In last week’s discussion about bedroom arrangements, Genevieve Kineke and I took our discussion from the comments section to a private email conversation. What resulted from our friendly exchange was an interesting disagreement on the related topic of “mother guilt.” For this week’s discussion, I asked Genevieve to sum up her thoughts on the matter. To these, I have added my own. We invite you to read on and join in.
In our discussion last week about bedroom arrangements for children, the term “mother guilt” turned up and Danielle firmly instructed the reader to dismiss it as unhelpful to the process of raising children. In all fairness, I think she is referring to the guilt trip that the world lays at our doorstep, insinuating that we often don’t love sincerely enough, give enough time and attention, etc. and run the risk of irreparable harms. To that, we must be dismissive because the world’s standards are not our own and are often quite harmful to our eternal souls.
That said, I am extremely uncomfortable with the suggestion that “mother guilt” is 99% unhelpful, because guilt has an extremely important place in living our faith. There is actual guilt, and there’s often a nagging feeling that accompanies it in order to get our attention. Surely, the world scrambles the message, but that doesn’t mean that guilty feelings are without substance. Rather than dismissing the guilty feelings, especially those attached to our primary vocation of motherhood, I think we should find a yardstick by which to assess our actions — an examination of conscience that is fair but firm — so that we can either shrug off the nagging doubts or adjust our course of actions. (The saints and good friends are key to this!)
Mothering is a critical and difficult task in a fallen world. Often our own wounds or shortcomings blind us, and the best of intentions become hijacked. I’ve found that the use of forgiveness provides the humility and clarity of judgment to help everyone find God’s holy will, and if mother — of all family members — is willing to parse her guilt and grow, then the children will learn from her how to judge all actions.
Perhaps all of this is simply a question of semantics, but I find “mother guilt” a valuable tool a gift for the benefit of all.
Perhaps this is a matter of semantics. I did in fact say that I think 99% of “mother guilt” is unhelpful and I do in fact believe that. But this is only if we are talking about the kind of senseless mother guilt that so many otherwise good mothers tend to burden themselves with. The kind that makes you lie awake at night wondering, “Do my kids eat too much dairy?” and “Do my kids not eat enough dairy?” at the very same time. The kind that makes you desperately look for some way to blame yourself for every last toddler tantrum. You know what I mean: He’s not getting enough attention. Or he’s getting too much attention. Or he’s not getting the right kind of attention. Or he’s getting the right kind of attention but at the wrong time and for the wrong reasons and I never should have made him give up a pacifier and he’s going to grow up detached and anti-social and maybe turn to drugs for fulfillment and it’s all my fault.

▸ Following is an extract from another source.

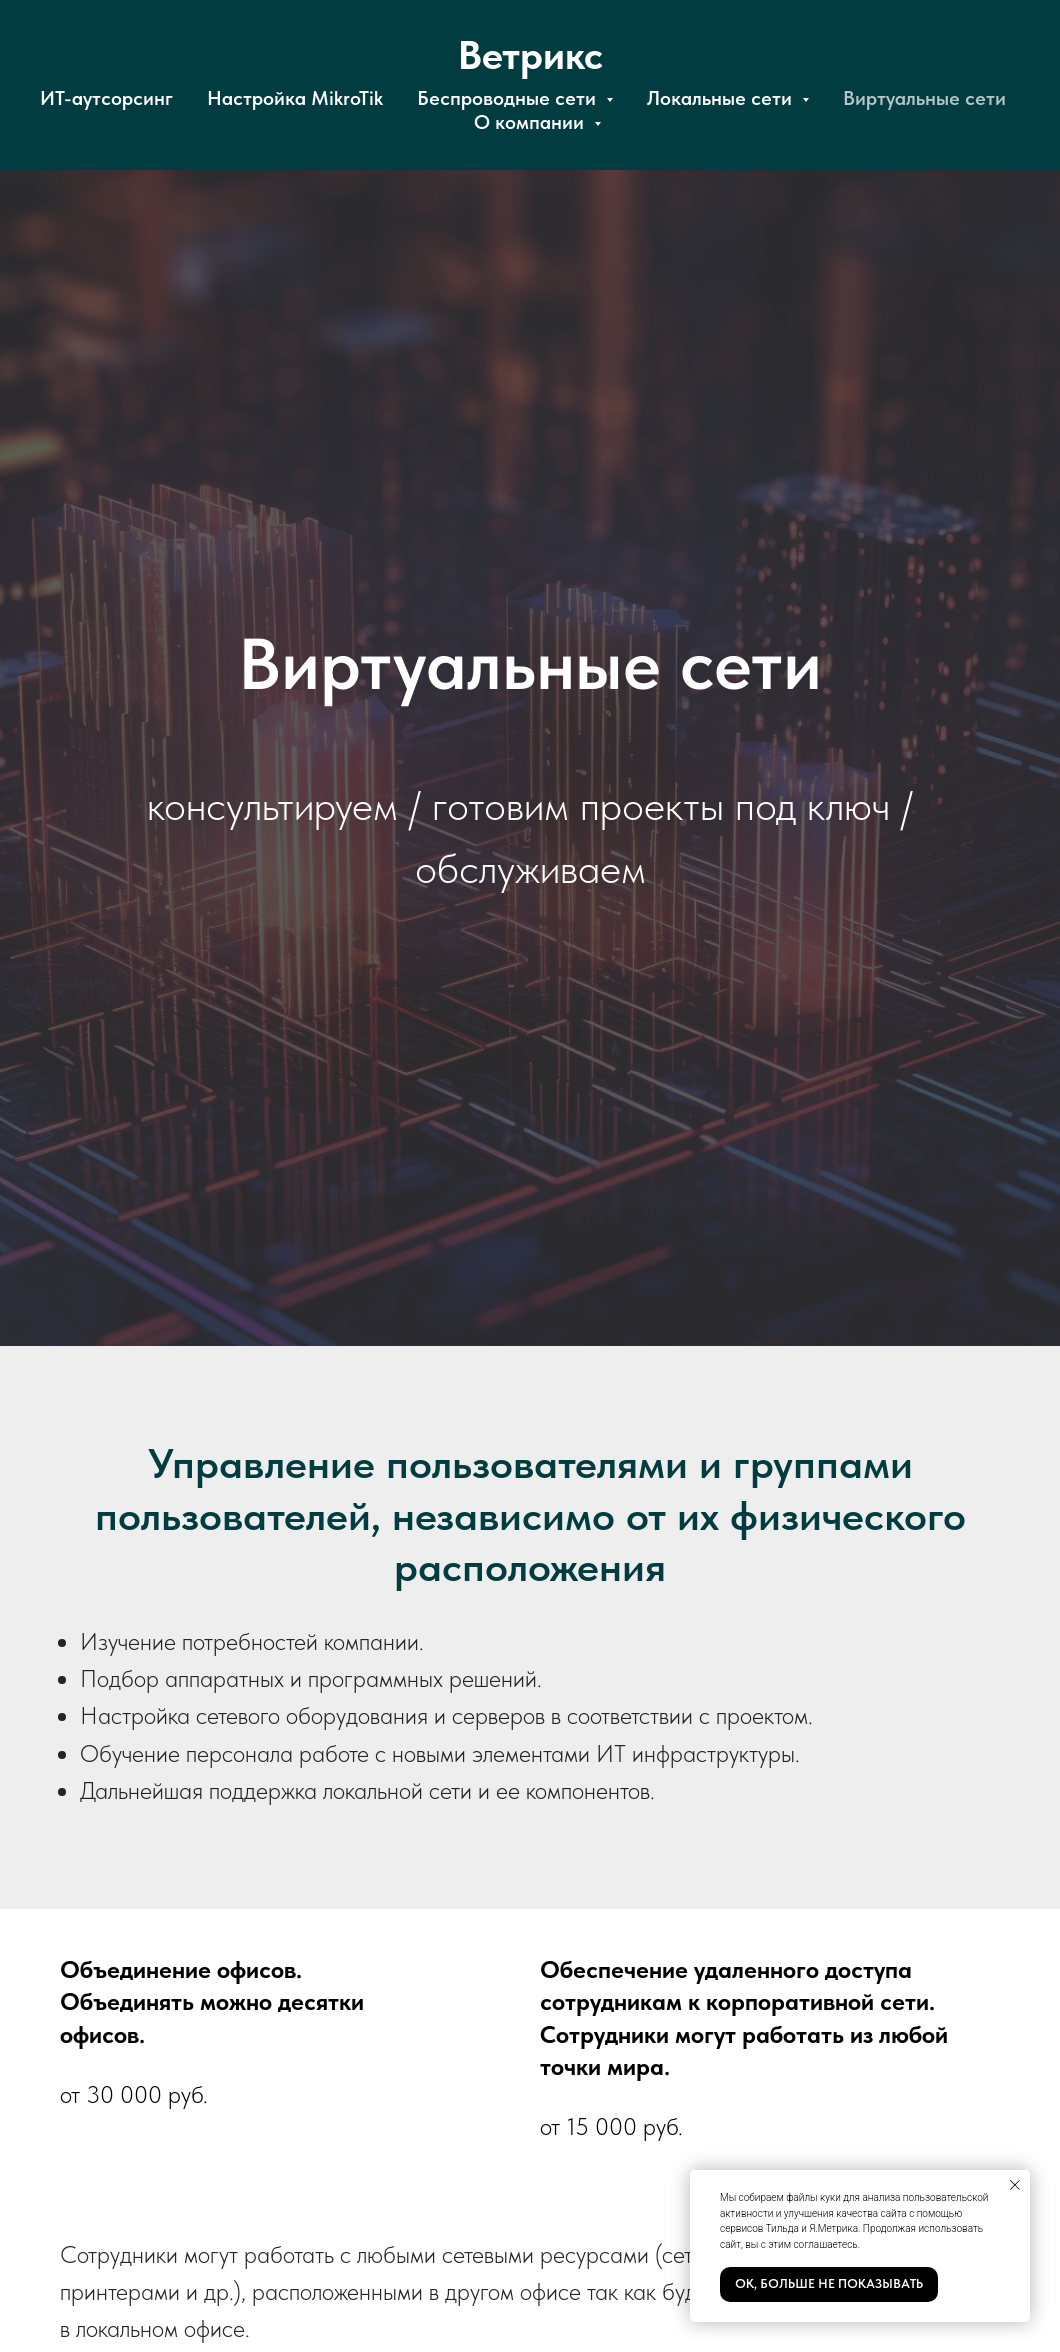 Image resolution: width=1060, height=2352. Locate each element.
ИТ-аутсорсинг (106, 98)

Perhaps my perspective on mother guilt also has something to do with the circles I run in. Most moms I know are doing their very best to love and care for their kids. They give generously of their time, talents, and attention — often at great personal cost — to ensure that their kids have the very best health, education, faith formation, and home life. More often than not, mother guilt among these folks is a distraction from their duties and sacrifices. I see it as a temptation toward despair. If we burden ourselves with enough senseless guilt in this way, if we refuse to have confidence in the choices we make for our families, it can be easy to despair. It can be easy, eventually, to think that whatever we do doesn’t really matter in the end. It’s all going to end badly and we’ll be to the ones to blame.
What do you think? Do you suffer mother guilt? Should we pay attention to it … or not?